Li Lin, Huang Linhuan, Lin Shaobin, Luo Yanmin, Fang Qun
Fetal Medicine Centre, Department of Obstetrics and Gynecology, The First Affiliated Hospital of Sun Yat-Sen University, Guangzhou, Guangdong, China.
Am J Med Genet A. 2017 Aug;173(8):2284-2288. doi: 10.1002/ajmg.a.38284. Epub 2017 May 24.
A 200∼240 kb SH2B1-containing deletion region on 16p11.2 is associated with early-onset obesity and developmental delay. Here, we describe monozygotic twin brothers with discordant clinical presentations. Intrauterine fetal growth restriction was present in both twins. Additionally, twin A exhibited coarctation of aorta, left ventricular noncompaction, atrial septal defect, pericardial effusion, left hydronephrosis, and moderate developmental delay, whereas twin B exhibited single umbilical artery. Chromosome microarray analysis was performed on both twins and their parents. An identical 244 kb microdeletion on 16p11.2 including 9 Refseq genes, including SH2B1, was identified in the twins. The novel findings in monozygotic twins may expand the phenotypic spectrum of 16p11.2 microdeletion. Further studies are needed to strengthen the correlation between genotypes and abnormal clinical features.

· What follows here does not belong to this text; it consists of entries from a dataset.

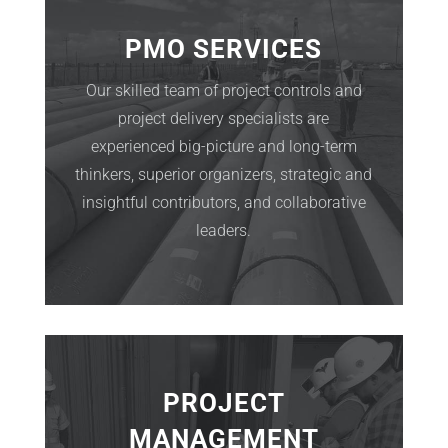
PMO SERVICES
Our skilled team of project controls and
project delivery specialists are
experienced big-picture and long-term
thinkers, superior organizers, strategic and
insightful contributors, and collaborative
leaders.
PROJECT
MANAGEMENT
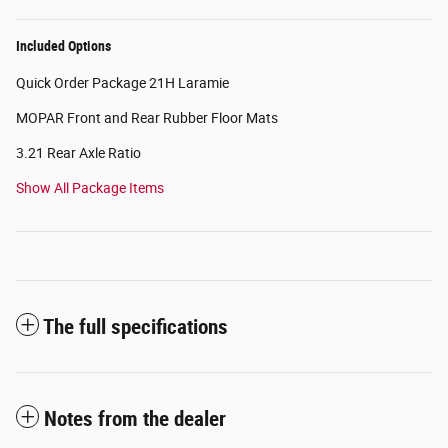
Included Options
Quick Order Package 21H Laramie
MOPAR Front and Rear Rubber Floor Mats
3.21 Rear Axle Ratio
Show All Package Items
The full specifications
Notes from the dealer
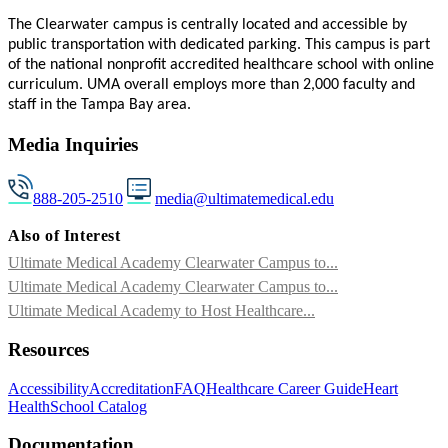
The
Clearwater
campus is centrally located and accessible by
public transportation with dedicated parking. This campus is part
of the national nonprofit accredited healthcare school with online
curriculum. UMA overall employs more than 2,000 faculty and
staff in the Tampa Bay area.
Media Inquiries
888-205-2510
media@ultimatemedical.edu
Also of Interest
Ultimate Medical Academy Clearwater Campus to...
Ultimate Medical Academy Clearwater Campus to...
Ultimate Medical Academy to Host Healthcare...
Resources
Accessibility
Accreditation
FAQ
Healthcare Career Guide
Heart
Health
School Catalog
Documentation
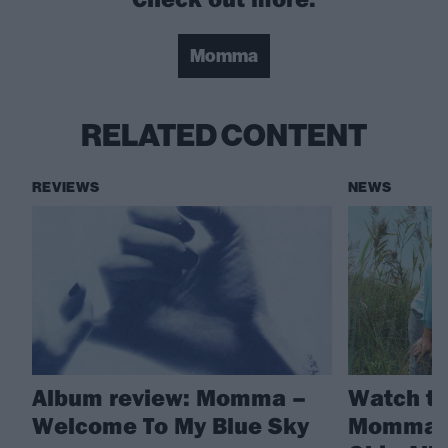
Momma
RELATED CONTENT
REVIEWS
NEWS
Album review: Momma –
Watch th
Welcome To My Blue Sky
Momma’s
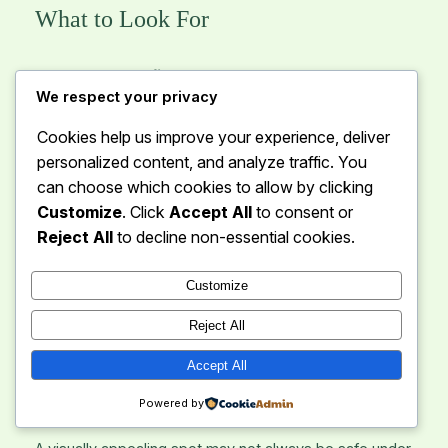
What to Look For
Level and firm ground
– Essential for comfort
We respect your privacy
and safety.
Free of large rocks and roots
– Sharp objects
Cookies help us improve your experience, deliver
can damage sleeping pads and tents.
personalized content, and analyze traffic. You
Stable soil
– Avoid loose sand, marshy areas, or
can choose which cookies to allow by clicking
areas prone to erosion.
Customize
. Click
Accept All
to consent or
Reject All
to decline non-essential cookies.
Areas to Avoid
Customize
Depressions or low-lying spots (risk of flooding)
Reject All
Soft or waterlogged ground
Areas overgrown with thorny or dense vegetation
Accept All
3. Assess Weather Exposure
Powered by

16p11.2上一个包含200至240kb SH2B1的缺失区域与早发性肥胖和发育迟缓相关。在此,我们描述了一对临床表现不一致的同卵双胞胎兄弟。双胞胎均存在宫内胎儿生长受限。此外,双胞胎A表现出主动脉缩窄、左心室心肌致密化不全、房间隔缺损、心包积液、左肾积水和中度发育迟缓,而双胞胎B表现出单脐动脉。对双胞胎及其父母进行了染色体微阵列分析。在双胞胎中鉴定出16p11.2上一个相同的244kb微缺失,包括9个Refseq基因,其中包括SH2B1。同卵双胞胎中的新发现可能会扩大16p11.2微缺失的表型谱。需要进一步研究以加强基因型与异常临床特征之间的相关性。